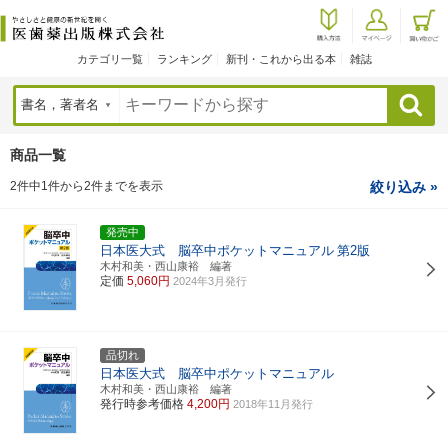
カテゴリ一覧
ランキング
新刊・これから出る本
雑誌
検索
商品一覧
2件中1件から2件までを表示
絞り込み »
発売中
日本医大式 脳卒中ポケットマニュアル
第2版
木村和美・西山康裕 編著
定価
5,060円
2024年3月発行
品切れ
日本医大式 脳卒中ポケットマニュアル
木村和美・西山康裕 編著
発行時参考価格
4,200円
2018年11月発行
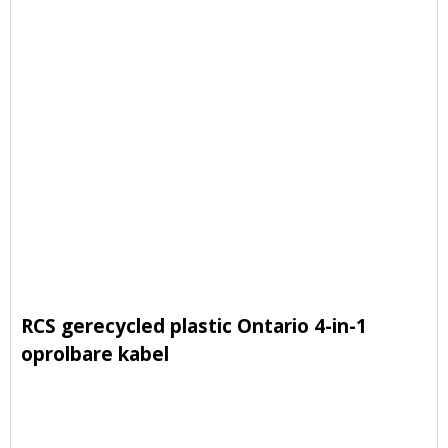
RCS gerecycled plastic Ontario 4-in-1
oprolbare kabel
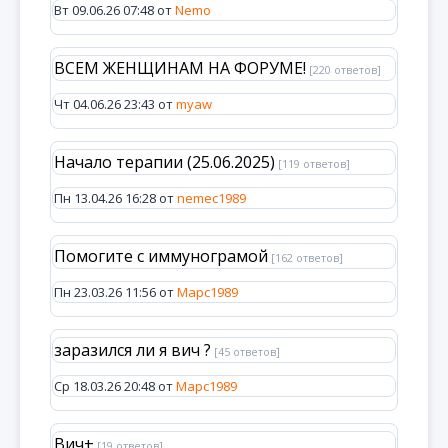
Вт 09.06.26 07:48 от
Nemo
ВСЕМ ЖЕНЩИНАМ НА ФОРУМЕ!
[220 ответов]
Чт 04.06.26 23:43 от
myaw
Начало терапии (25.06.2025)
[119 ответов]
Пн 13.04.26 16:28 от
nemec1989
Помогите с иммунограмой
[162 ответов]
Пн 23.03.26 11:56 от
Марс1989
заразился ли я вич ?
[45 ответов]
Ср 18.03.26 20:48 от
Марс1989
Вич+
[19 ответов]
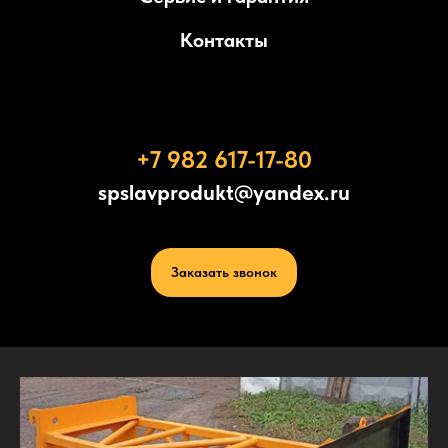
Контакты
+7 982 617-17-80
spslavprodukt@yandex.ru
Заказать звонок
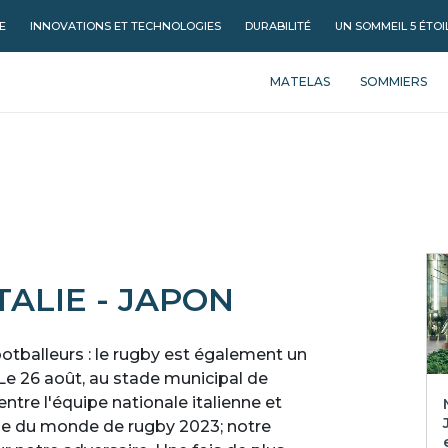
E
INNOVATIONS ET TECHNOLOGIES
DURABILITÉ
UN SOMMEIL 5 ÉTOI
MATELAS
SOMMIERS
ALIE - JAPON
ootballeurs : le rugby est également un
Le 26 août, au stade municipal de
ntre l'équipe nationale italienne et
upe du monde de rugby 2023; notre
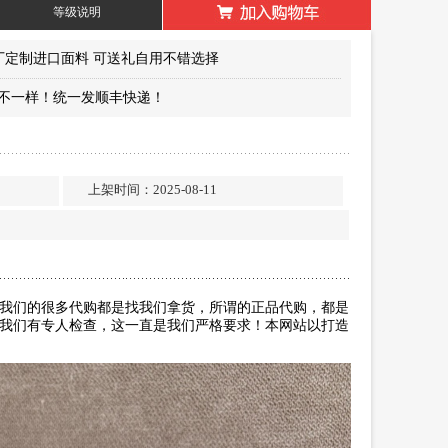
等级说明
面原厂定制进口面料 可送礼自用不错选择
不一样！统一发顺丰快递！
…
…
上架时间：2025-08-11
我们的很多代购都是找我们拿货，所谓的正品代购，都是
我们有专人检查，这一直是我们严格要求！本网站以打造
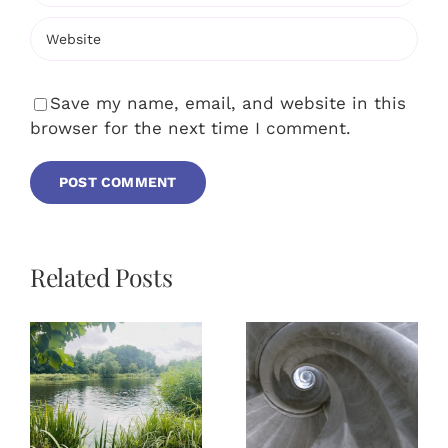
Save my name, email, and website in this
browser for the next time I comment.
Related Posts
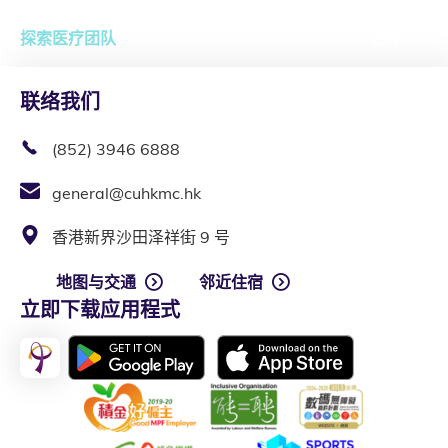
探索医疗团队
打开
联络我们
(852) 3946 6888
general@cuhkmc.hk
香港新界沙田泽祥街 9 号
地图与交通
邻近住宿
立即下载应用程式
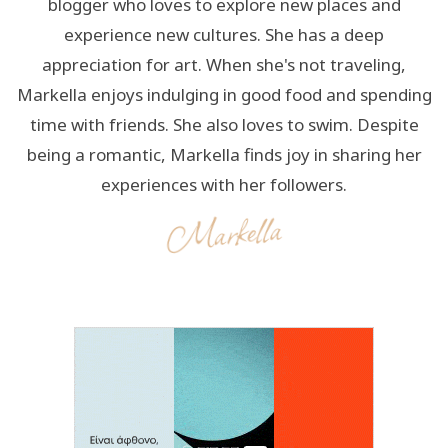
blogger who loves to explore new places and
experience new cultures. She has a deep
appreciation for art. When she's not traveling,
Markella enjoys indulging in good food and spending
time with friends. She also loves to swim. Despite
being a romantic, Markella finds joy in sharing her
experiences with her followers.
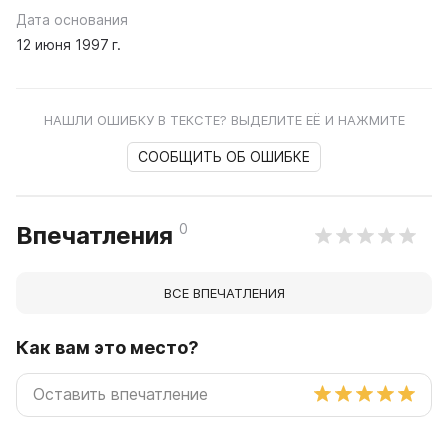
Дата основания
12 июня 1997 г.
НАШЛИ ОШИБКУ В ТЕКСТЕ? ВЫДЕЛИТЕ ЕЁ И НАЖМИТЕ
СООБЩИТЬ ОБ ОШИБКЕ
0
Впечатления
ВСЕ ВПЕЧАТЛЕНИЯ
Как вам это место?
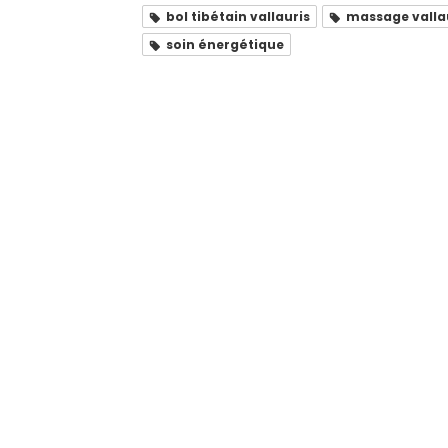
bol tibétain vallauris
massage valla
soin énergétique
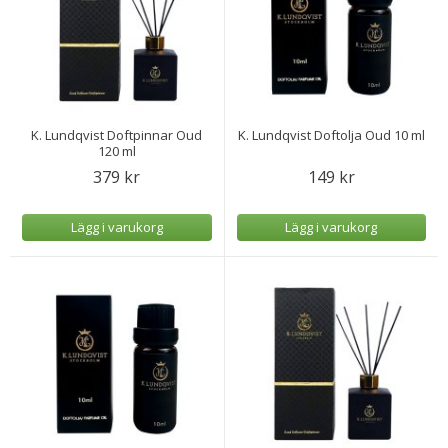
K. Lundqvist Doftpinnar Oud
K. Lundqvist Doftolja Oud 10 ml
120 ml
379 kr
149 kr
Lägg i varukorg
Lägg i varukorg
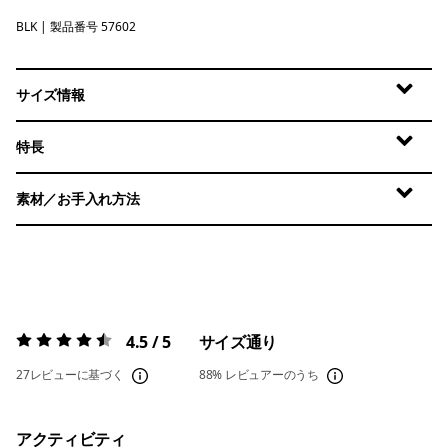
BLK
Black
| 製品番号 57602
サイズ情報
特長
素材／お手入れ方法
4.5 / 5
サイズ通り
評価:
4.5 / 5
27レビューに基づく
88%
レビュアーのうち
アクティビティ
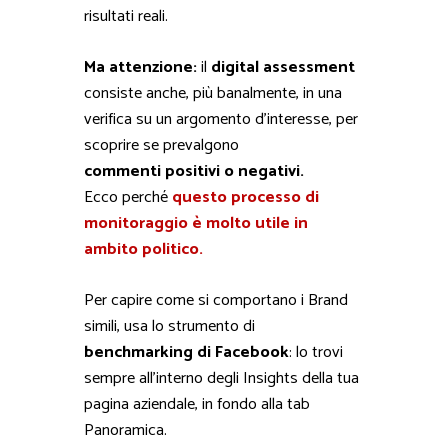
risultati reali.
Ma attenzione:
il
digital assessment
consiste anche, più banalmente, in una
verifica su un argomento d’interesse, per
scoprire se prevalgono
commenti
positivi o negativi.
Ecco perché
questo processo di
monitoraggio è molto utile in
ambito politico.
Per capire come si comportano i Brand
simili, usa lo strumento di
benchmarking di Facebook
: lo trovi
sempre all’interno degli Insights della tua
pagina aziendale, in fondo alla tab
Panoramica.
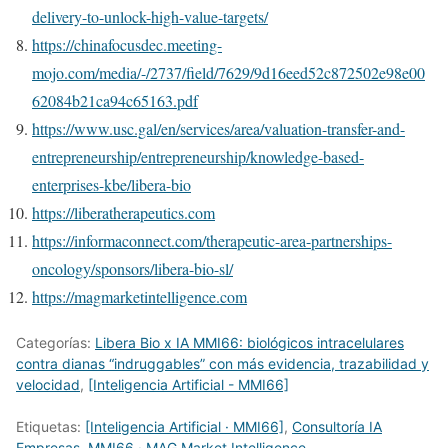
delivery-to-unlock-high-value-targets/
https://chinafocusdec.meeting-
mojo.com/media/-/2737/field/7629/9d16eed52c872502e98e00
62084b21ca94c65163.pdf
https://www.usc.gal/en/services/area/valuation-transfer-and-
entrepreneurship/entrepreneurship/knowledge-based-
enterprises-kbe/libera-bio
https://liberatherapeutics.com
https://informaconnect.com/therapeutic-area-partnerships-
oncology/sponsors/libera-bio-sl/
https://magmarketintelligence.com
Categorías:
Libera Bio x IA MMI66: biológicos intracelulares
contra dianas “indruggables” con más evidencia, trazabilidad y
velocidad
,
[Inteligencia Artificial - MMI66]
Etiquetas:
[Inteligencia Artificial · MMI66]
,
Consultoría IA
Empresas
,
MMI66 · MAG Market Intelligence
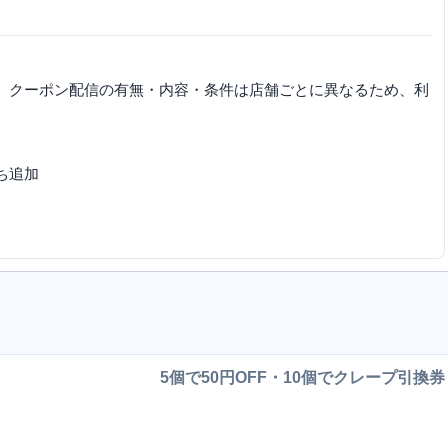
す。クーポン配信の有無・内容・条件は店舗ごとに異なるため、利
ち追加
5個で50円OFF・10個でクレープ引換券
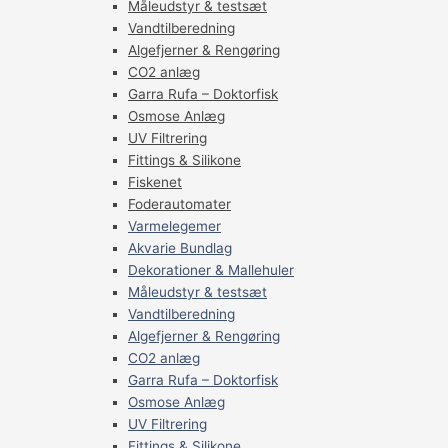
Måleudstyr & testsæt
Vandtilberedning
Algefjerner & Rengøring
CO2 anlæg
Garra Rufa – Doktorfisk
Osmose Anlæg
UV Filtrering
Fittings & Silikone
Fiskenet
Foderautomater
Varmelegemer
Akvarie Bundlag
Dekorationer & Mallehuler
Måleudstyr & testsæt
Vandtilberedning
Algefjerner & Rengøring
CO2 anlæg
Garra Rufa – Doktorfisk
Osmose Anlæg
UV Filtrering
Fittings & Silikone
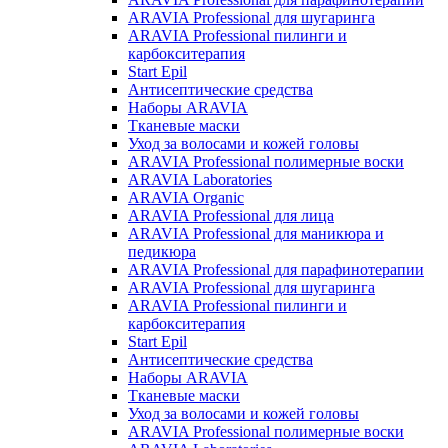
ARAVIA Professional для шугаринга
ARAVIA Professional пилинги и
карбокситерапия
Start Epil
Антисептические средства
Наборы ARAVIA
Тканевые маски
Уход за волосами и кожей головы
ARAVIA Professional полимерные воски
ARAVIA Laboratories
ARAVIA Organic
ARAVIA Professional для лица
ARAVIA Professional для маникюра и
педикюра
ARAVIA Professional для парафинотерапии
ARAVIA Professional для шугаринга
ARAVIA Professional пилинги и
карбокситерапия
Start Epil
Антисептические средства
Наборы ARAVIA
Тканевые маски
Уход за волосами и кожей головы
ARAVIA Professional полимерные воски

════════════════

Exercise brief:
Nothing but the text of the listing should be set down, exactly, with the pictures left behind.

Solution for this problem:
カテゴリ一覧
ランキング
新刊・これから出る本
雑誌
検索
商品一覧
2件中1件から2件までを表示
絞り込み »
発売中
日本医大式 脳卒中ポケットマニュアル
第2版
木村和美・西山康裕 編著
定価
5,060円
2024年3月発行
品切れ
日本医大式 脳卒中ポケットマニュアル
木村和美・西山康裕 編著
発行時参考価格
4,200円
2018年11月発行
RCS gerecycled plastic Ontario 4-in-1
oprolbare kabel
Вт 09.06.26 07:48 от
Nemo
ВСЕМ ЖЕНЩИНАМ НА ФОРУМЕ!
[220 ответов]
Чт 04.06.26 23:43 от
myaw
Начало терапии (25.06.2025)
[119 ответов]
Пн 13.04.26 16:28 от
nemec1989
Помогите с иммунограмой
[162 ответов]
Пн 23.03.26 11:56 от
Марс1989
заразился ли я вич ?
[45 ответов]
Ср 18.03.26 20:48 от
Марс1989
Вич+
[19 ответов]
Контакты
+7 982 617-17-80
spslavprodukt@yandex.ru
Заказать звонок
E
INNOVATIONS ET TECHNOLOGIES
DURABILITÉ
UN SOMMEIL 5 ÉTOI
MATELAS
SOMMIERS
ALIE - JAPON
ootballeurs : le rugby est également un
Le 26 août, au stade municipal de
ntre l'équipe nationale italienne et
upe du monde de rugby 2023; notre
等级说明
面原厂定制进口面料 可送礼自用不错选择
不一样！统一发顺丰快递！
…
…
上架时间：2025-08-11
我们的很多代购都是找我们拿货，所谓的正品代购，都是
我们有专人检查，这一直是我们严格要求！本网站以打造
Save my name, email, and website in this
browser for the next time I comment.
Related Posts
探索医疗团队
打开
联络我们
(852) 3946 6888
general@cuhkmc.hk
香港新界沙田泽祥街 9 号
地图与交通
邻近住宿
立即下载应用程式
blogger who loves to explore new places and
experience new cultures. She has a deep
appreciation for art. When she's not traveling,
Markella enjoys indulging in good food and spending
time with friends. She also loves to swim. Despite
being a romantic, Markella finds joy in sharing her
experiences with her followers.
Дата основания
12 июня 1997 г.
НАШЛИ ОШИБКУ В ТЕКСТЕ? ВЫДЕЛИТЕ ЕЁ И НАЖМИТЕ
СООБЩИТЬ ОБ ОШИБКЕ
0
Впечатления
ВСЕ ВПЕЧАТЛЕНИЯ
Как вам это место?
bol tibétain vallauris
massage valla
soin énergétique
K. Lundqvist Doftpinnar Oud
K. Lundqvist Doftolja Oud 10 ml
120 ml
379 kr
149 kr
Lägg i varukorg
Lägg i varukorg
BLK
Black
| 製品番号 57602
サイズ情報
特長
素材／お手入れ方法
4.5 / 5
サイズ通り
評価:
4.5 / 5
27レビューに基づく
88%
レビュアーのうち
アクティビティ
risultati reali.
Ma attenzione:
il
digital assessment
consiste anche, più banalmente, in una
verifica su un argomento d’interesse, per
scoprire se prevalgono
commenti
positivi o negativi.
Ecco perché
questo processo di
monitoraggio è molto utile in
ambito politico.
Per capire come si comportano i Brand
simili, usa lo strumento di
benchmarking di Facebook
: lo trovi
sempre all’interno degli Insights della tua
pagina aziendale, in fondo alla tab
Panoramica.
delivery-to-unlock-high-value-targets/
https://chinafocusdec.meeting-
mojo.com/media/-/2737/field/7629/9d16eed52c872502e98e00
62084b21ca94c65163.pdf
https://www.usc.gal/en/services/area/valuation-transfer-and-
entrepreneurship/entrepreneurship/knowledge-based-
enterprises-kbe/libera-bio
https://liberatherapeutics.com
https://informaconnect.com/therapeutic-area-partnerships-
oncology/sponsors/libera-bio-sl/
https://magmarketintelligence.com
Categorías:
Libera Bio x IA MMI66: biológicos intracelulares
contra dianas “indruggables” con más evidencia, trazabilidad y
velocidad
,
[Inteligencia Artificial - MMI66]
Etiquetas:
[Inteligencia Artificial · MMI66]
,
Consultoría IA
Empresas
,
MMI66 · MAG Market Intelligence
す。クーポン配信の有無・内容・条件は店舗ごとに異なるため、利
ち追加
5個で50円OFF・10個でクレープ引換券
Måleudstyr & testsæt
Vandtilberedning
Algefjerner & Rengøring
CO2 anlæg
Garra Rufa – Doktorfisk
Osmose Anlæg
UV Filtrering
Fittings & Silikone
Fiskenet
Foderautomater
Varmelegemer
Akvarie Bundlag
Dekorationer & Mallehuler
Måleudstyr & testsæt
Vandtilberedning
Algefjerner & Rengøring
CO2 anlæg
Garra Rufa – Doktorfisk
Osmose Anlæg
UV Filtrering
Fittings & Silikone
ARAVIA Professional для шугаринга
ARAVIA Professional пилинги и
карбокситерапия
Start Epil
Антисептические средства
Наборы ARAVIA
Тканевые маски
Уход за волосами и кожей головы
ARAVIA Professional полимерные воски
ARAVIA Laboratories
ARAVIA Organic
ARAVIA Professional для лица
ARAVIA Professional для маникюра и
педикюра
ARAVIA Professional для парафинотерапии
ARAVIA Professional для шугаринга
ARAVIA Professional пилинги и
карбокситерапия
Start Epil
Антисептические средства
Наборы ARAVIA
Тканевые маски
Уход за волосами и кожей головы
ARAVIA Professional полимерные воски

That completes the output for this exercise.